The published segregation of the disease with the 6p21–p23 chromosome interval in family A appears to be due to chance and not to linkage, as a LOD score of 3.25 corresponds to a probability of observing a false linkage of 0.05 after Bonferoni correction for multiple testing (whole-genome analysis). Correct linkage of the disease to 8qter was missed in this early study due to the high recombination rate of telomeric regions and to the absence of 8qter polymorphic markers in the initial Linkage Mapping Set used for whole-genome analysis.

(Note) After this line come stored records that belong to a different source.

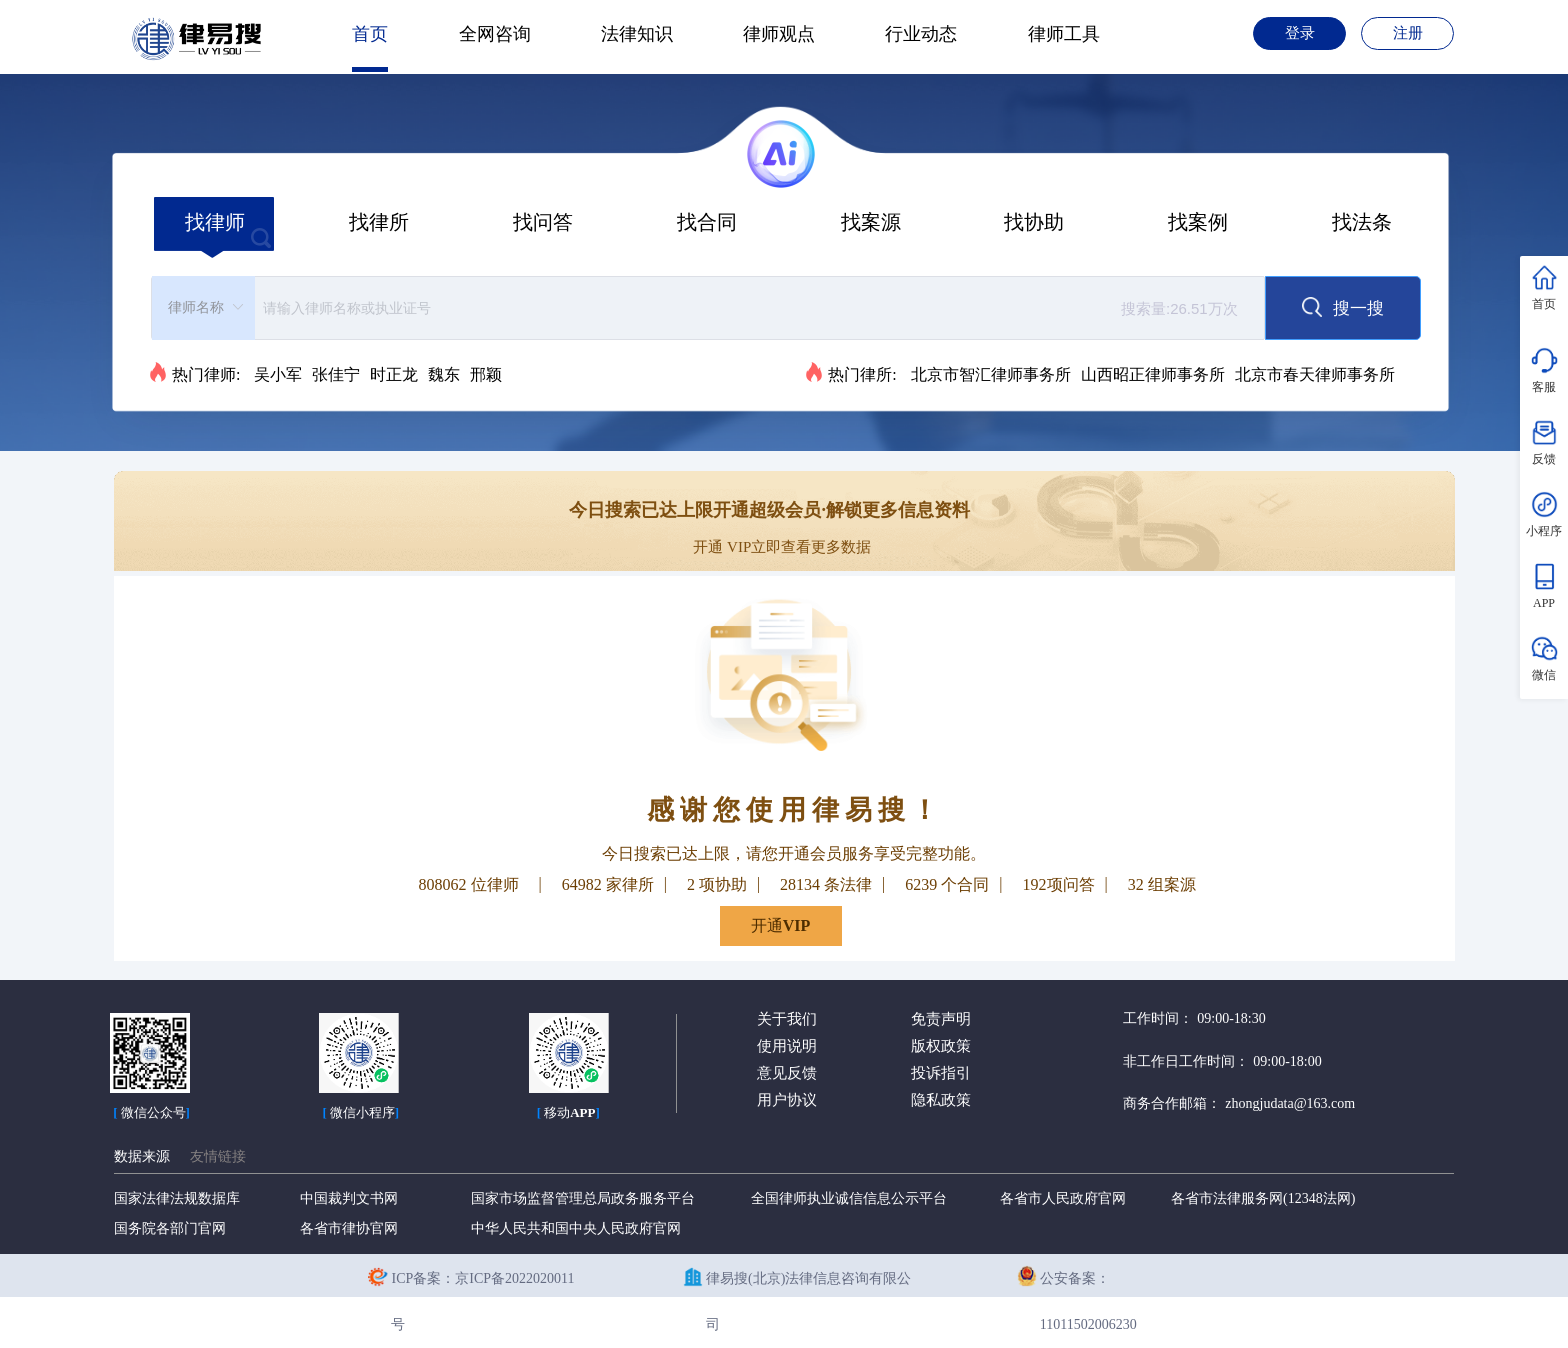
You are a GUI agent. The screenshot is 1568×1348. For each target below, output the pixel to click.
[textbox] (756, 308)
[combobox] (708, 308)
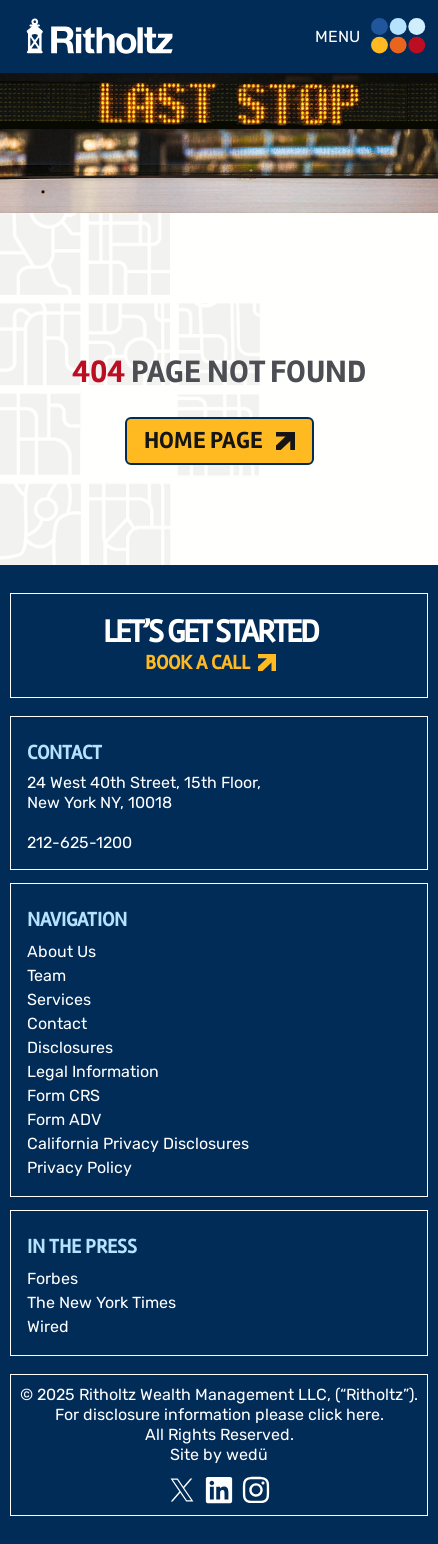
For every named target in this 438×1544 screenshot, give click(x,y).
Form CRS (63, 1095)
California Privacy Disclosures (138, 1143)
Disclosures (70, 1047)
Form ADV (64, 1119)
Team (46, 975)
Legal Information (93, 1071)
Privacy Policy (79, 1167)
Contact (57, 1023)
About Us (61, 951)
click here (344, 1414)
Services (59, 999)
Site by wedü (219, 1454)
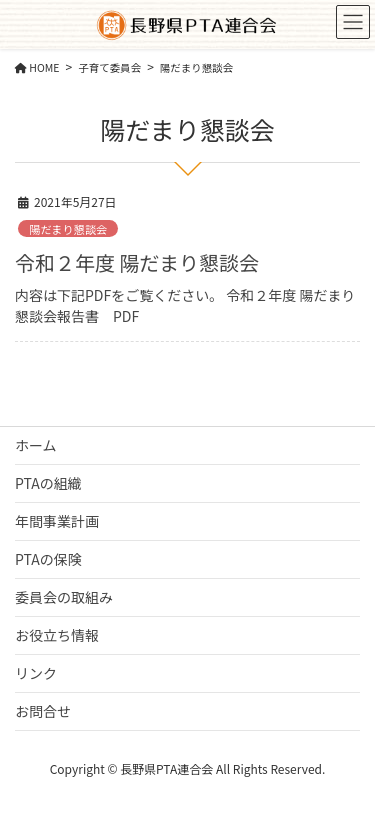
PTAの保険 (48, 559)
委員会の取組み (64, 597)
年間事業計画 (57, 521)
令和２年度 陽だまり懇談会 (137, 262)
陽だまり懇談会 (68, 229)
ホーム (36, 445)
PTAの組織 (48, 483)
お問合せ (43, 711)
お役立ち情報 (57, 635)
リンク (36, 673)
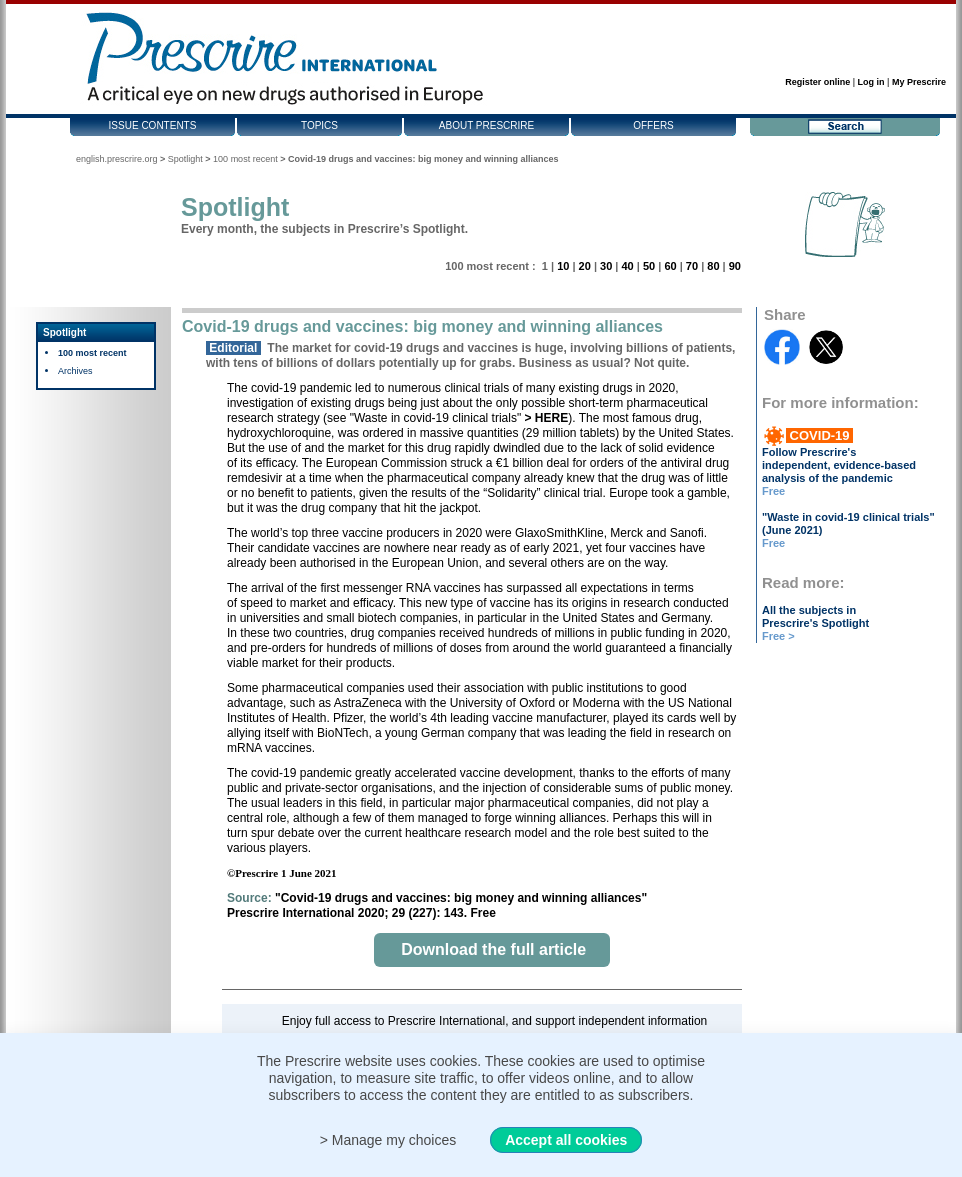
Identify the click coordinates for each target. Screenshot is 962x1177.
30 (606, 266)
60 (670, 266)
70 (692, 266)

We also identified in the present study an independent consanguineous family with ataxia and retinitis pigmentosa and linkage to the 6p21–p23 chromosome interval with a LOD score of 2.3 and confirmed the linkage by identification of the causal mutation p.(Ala912Val) in PEX6, located in 6p21. PEX6 encodes for peroxin 6, a component of the peroxisomal protein import machinery. PEX6 belongs to the AAA ATPase family and contains two AAA cassettes and a AAA protein family signature.20 We could demonstrate involvement of the p.(Ala912Val) mutation in family C thanks to abnormal biochemical and morphological studies of peroxisomes in the fibroblasts. Although mutations in PEX6 are know to cause Zellweger syndrome, ‘neonatal adrenoleukodystrophy’ or ‘infantile Refsum disease’ identified by serum biochemical evidence of peroxisomal disorder, two other reports identified mutations in PEX6 in patients with a less severe phenotype consistent with SCABD diagnosis. Najmabadi et al. found a homozygous missense mutation (p.(Leu534Pro)) in the PEX6 gene in five siblings from a large consanguineous family with moderate intellectual disability, retinitis pigmentosa, hearing loss and ataxia.21 In this family, no peroxisomal serum parameters were reported. In the second report, two missense mutations (c.1802G>A, p.(Arg601Gln) and c.2356C>T, p.(Arg786Trp)) were identified in compound heterozygous in the PEX6 gene in a patient with ataxic gait, bilateral sensorineural hearing loss, diplopia and cognitive dysfunction. Additional studies in cultured skin fibroblasts were consistent with late-onset Zellweger spectrum disorder.22

We therefore postulate that PEX6 is the gene defective at the SCABD1/SCAR3 locus, defined by chromosomal localization at 6p21 (OMIM# 271250), and we propose that patients with ataxia, deafness, optic atrophy and mutations in SLC52A2 present with the SCABD type 2 entity (SCABD2 locus at 8q24.3). On the basis of Anheim et al. classification,1 SCABD1 and SCABD2 belong to the group of cerebellar ataxia with sensorimotor neuropathy. Distinguishing the two entities at the molecular level is of high importance as patients with mutations in SLC52A2 can be ameliorated by riboflavin supplementation.3 Furthermore, these two families illustrate the concept of spinocerebellar ataxia due to distinct mildly affected metabolic pathways,1 as we demonstrate that partial loss of function in peroxisomes or mitochondria may lead to strikingly overlapping syndromes.